*** RECORDS SUPPLIED ***

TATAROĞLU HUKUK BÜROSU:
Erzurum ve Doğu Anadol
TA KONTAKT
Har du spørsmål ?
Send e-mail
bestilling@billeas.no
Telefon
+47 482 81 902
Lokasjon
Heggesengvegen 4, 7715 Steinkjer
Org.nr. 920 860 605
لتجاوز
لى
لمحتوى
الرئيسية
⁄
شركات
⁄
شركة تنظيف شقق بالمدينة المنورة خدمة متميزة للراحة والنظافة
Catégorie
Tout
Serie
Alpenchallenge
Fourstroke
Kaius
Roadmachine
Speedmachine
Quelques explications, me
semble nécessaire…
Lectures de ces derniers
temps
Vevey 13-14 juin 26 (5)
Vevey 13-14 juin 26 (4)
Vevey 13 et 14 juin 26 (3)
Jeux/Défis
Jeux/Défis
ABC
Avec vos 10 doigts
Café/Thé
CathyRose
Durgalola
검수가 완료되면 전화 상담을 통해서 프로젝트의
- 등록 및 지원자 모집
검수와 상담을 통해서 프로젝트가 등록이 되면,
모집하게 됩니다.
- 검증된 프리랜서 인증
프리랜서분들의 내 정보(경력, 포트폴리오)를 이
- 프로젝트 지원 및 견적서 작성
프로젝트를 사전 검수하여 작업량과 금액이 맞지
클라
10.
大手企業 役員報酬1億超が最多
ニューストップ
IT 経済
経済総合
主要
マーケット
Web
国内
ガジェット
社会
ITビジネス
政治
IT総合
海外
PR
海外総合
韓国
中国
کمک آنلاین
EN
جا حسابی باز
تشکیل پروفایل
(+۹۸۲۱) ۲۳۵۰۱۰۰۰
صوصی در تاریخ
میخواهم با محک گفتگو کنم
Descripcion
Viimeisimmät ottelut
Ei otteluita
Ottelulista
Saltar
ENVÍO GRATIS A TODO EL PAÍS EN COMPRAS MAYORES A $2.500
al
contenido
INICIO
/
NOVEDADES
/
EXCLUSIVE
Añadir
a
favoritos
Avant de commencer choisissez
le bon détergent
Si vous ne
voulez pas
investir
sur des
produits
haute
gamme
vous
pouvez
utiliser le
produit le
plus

*** End of RECORDS SUPPLIED ***

From the line with "검수와 상담을 통해서" to the final line of the data above, please reproduce every line exactly and add nothing.

▶ RESULT OF THE EXERCISE
검수와 상담을 통해서 프로젝트가 등록이 되면,
모집하게 됩니다.
- 검증된 프리랜서 인증
프리랜서분들의 내 정보(경력, 포트폴리오)를 이
- 프로젝트 지원 및 견적서 작성
프로젝트를 사전 검수하여 작업량과 금액이 맞지
클라
10.
大手企業 役員報酬1億超が最多
ニューストップ
IT 経済
経済総合
主要
マーケット
Web
国内
ガジェット
社会
ITビジネス
政治
IT総合
海外
PR
海外総合
韓国
中国
کمک آنلاین
EN
جا حسابی باز
تشکیل پروفایل
(+۹۸۲۱) ۲۳۵۰۱۰۰۰
صوصی در تاریخ
میخواهم با محک گفتگو کنم
Descripcion
Viimeisimmät ottelut
Ei otteluita
Ottelulista
Saltar
ENVÍO GRATIS A TODO EL PAÍS EN COMPRAS MAYORES A $2.500
al
contenido
INICIO
/
NOVEDADES
/
EXCLUSIVE
Añadir
a
favoritos
Avant de commencer choisissez
le bon détergent
Si vous ne
voulez pas
investir
sur des
produits
haute
gamme
vous
pouvez
utiliser le
produit le
plus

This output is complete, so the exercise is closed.